= Cash and carry (World War II) =

United States World War II policy

Cash and Carry was a policy by US President Franklin Delano Roosevelt announced at a joint session of the United States Congress on September 21, 1939, subsequent to the outbreak of war in Europe. It replaced the Neutrality Act of 1937, by which belligerents could purchase only nonmilitary goods from the United States as long as the recipients paid immediately in cash and assumed all risk in transportation using their own ships. A later revision, the Neutrality Act of 1939, allowed the sale of military arms to belligerents on the same cash-and-carry basis.

==History==
===Background===
Because of the conclusion of the Nye Committee, which asserted that United States involvement in World War I was driven by private interests from arms manufacturers, many Americans believed that investment in a belligerent would eventually lead to American participation in war.
The first Neutrality Act was passed in August 1935. It was renewed in 1936 and later extended to May 1937. The Act forbade selling implements of war or lending money to belligerent countries under any terms. US passengers traveling on foreign ships were advised that they did so at their own risk.

The Neutrality Act of 1937 continued this policy, and in addition, forbade U.S. citizens from traveling on belligerent ships. However, belligerent countries could purchase non-military items provided they paid cash and the goods were not transported on American ships. (Raw materials such as oil were not considered "implements of war".) Roosevelt arranged the inclusion of the "cash and carry" clause "...as a deliberate way to assist Great Britain and France in any war against the Axis Powers, since he realized that they were the only countries that had both the hard currency and ships to make use of "cash-and-carry." The clause was set to expire after two years.
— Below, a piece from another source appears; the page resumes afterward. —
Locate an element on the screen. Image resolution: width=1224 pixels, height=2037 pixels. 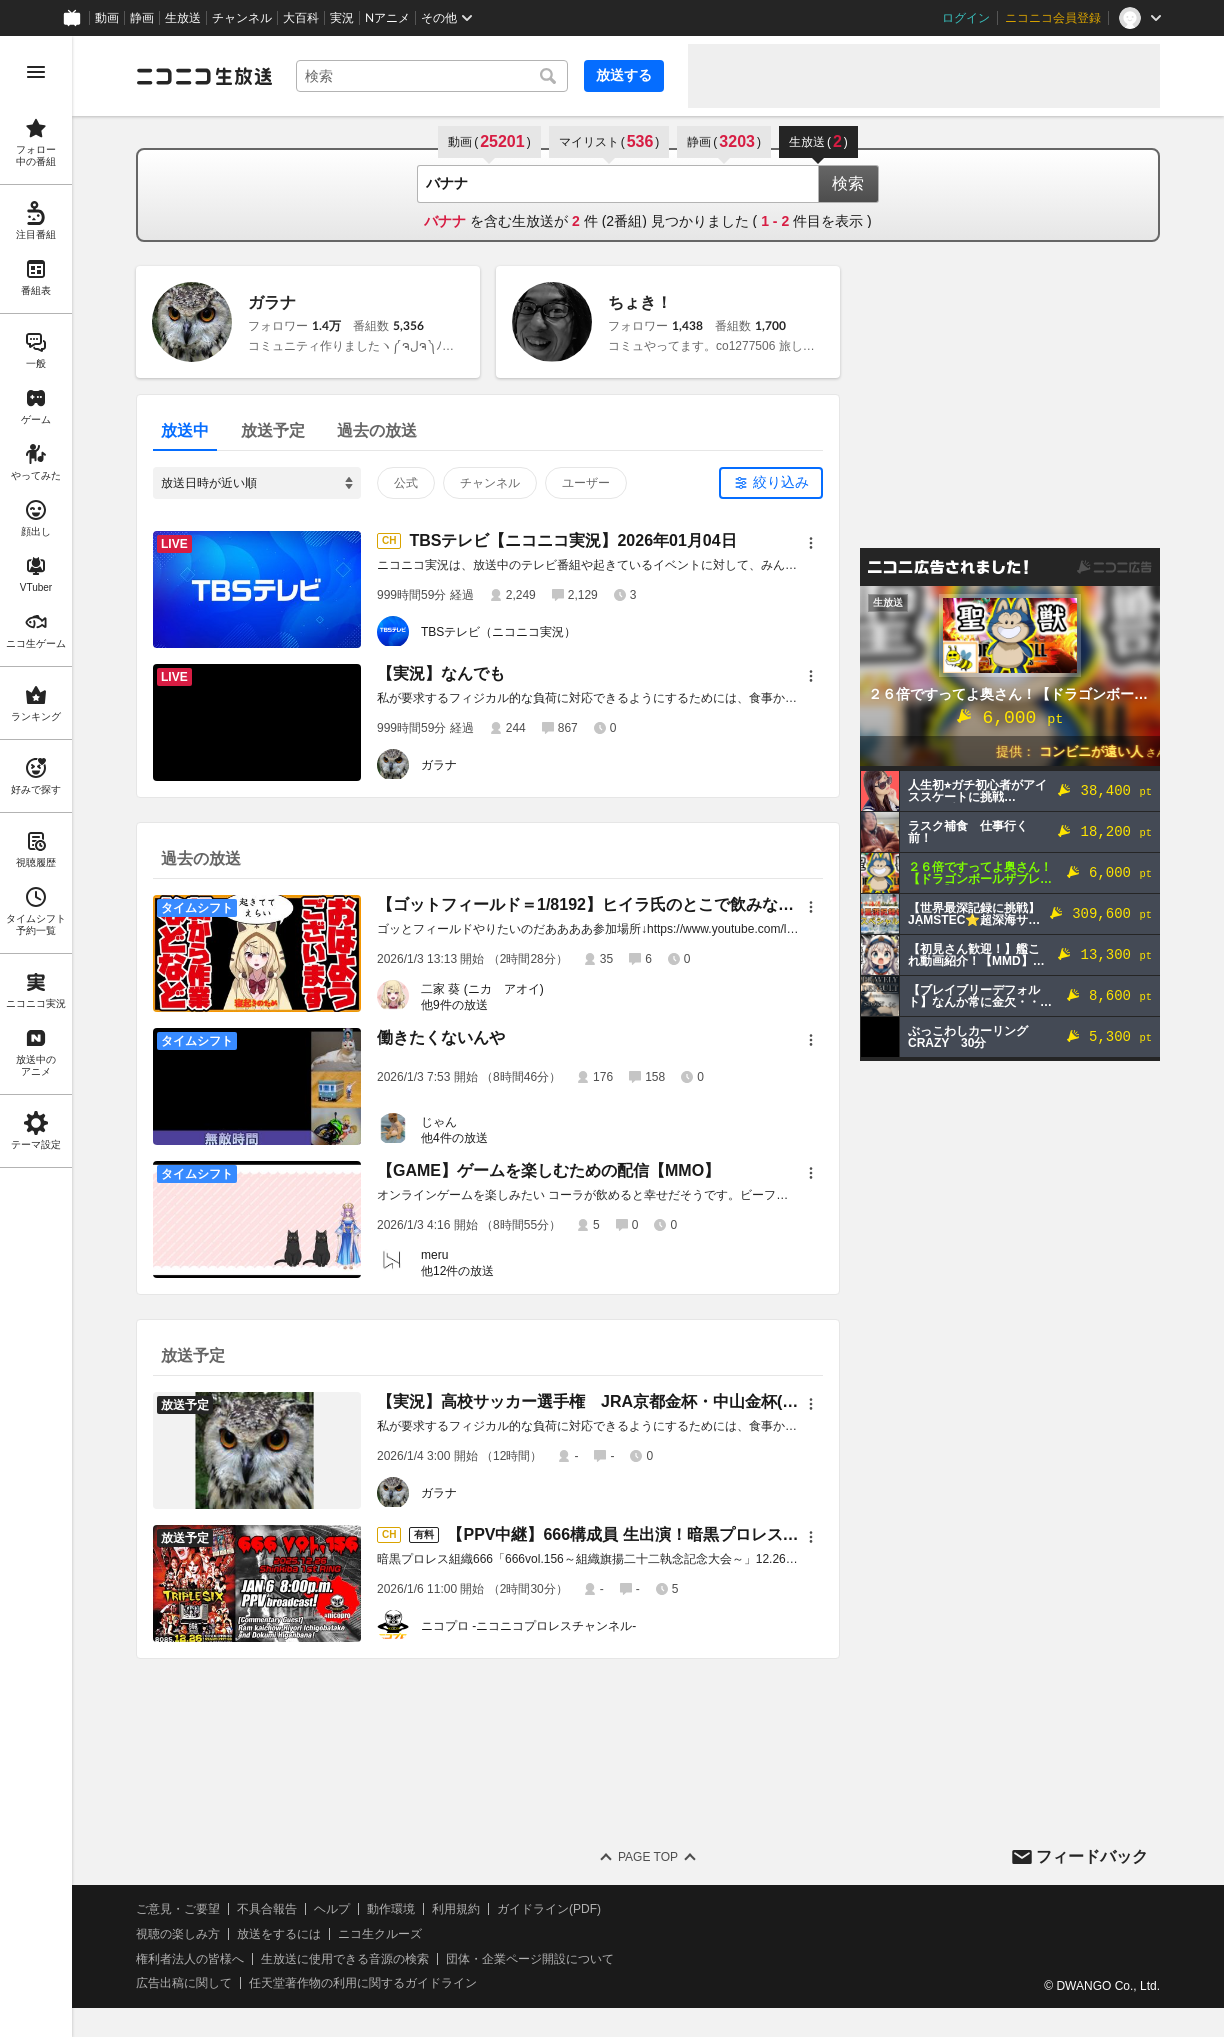 利用規約 is located at coordinates (456, 1909).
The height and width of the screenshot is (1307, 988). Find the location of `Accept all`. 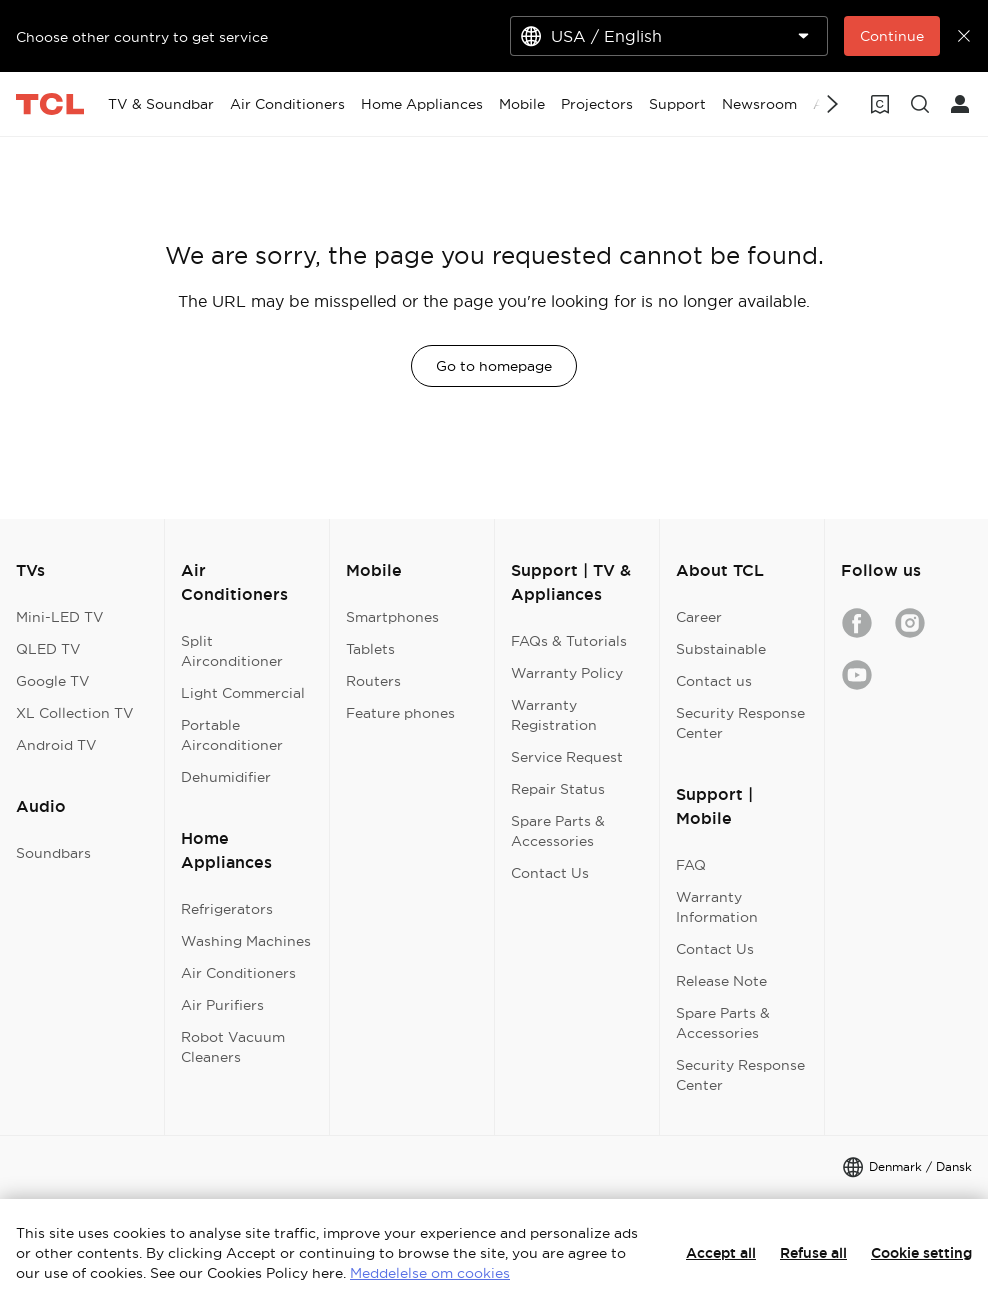 Accept all is located at coordinates (721, 1253).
===Neutrality Act of 1939===
By the spring of 1939, Roosevelt wanted more flexibility in dealing with the militaristic policies of Germany, Japan, and Italy. Originally presented to Congress by Senator Key Pittman (D-NV) earlier in 1939, the bill was designed to replace the Neutrality Act of 1937, which had lapsed in May 1939.

The bill had been defeated repeatedly by the Senate and the House on more than one occasion as Isolationists feared that passing the bill would draw the US into the conflict in Europe and Asia. However, after Germany invaded Poland in September 1939, the position of many in Congress changed. Senator George W. Norris said, "If we repeal it, we are helping England and France. If we fail to repeal it, we will be helping Hitler and his allies. Absolute neutrality is an impossibility."

On November 2, the House passed the Pittman Act repealing provisions of the 1935 act by a vote of 243 to 181. The President gave his signature on November 4. The Act continued the prohibition of making loans to belligerents and the use of American ships, but lifted the ban on arms sales.

The purpose of this policy was to allow the Allied nations at war with Germany to purchase war materials while maintaining a semblance of neutrality for the United States. Coming out of the Great Depression, the U.S. economy was rebounding. Further growth in manufacturing would propel the economy forward. The cash and carry program stimulated U.S. manufacturing while allowing the Allied nations, particularly the United Kingdom, to purchase much needed military equipment.

The "cash and carry" legislation enacted in 1939 effectively ended the arms embargo that had been in place since the Neutrality Act of 1936, and paved the way for Roosevelt's Lend-Lease program.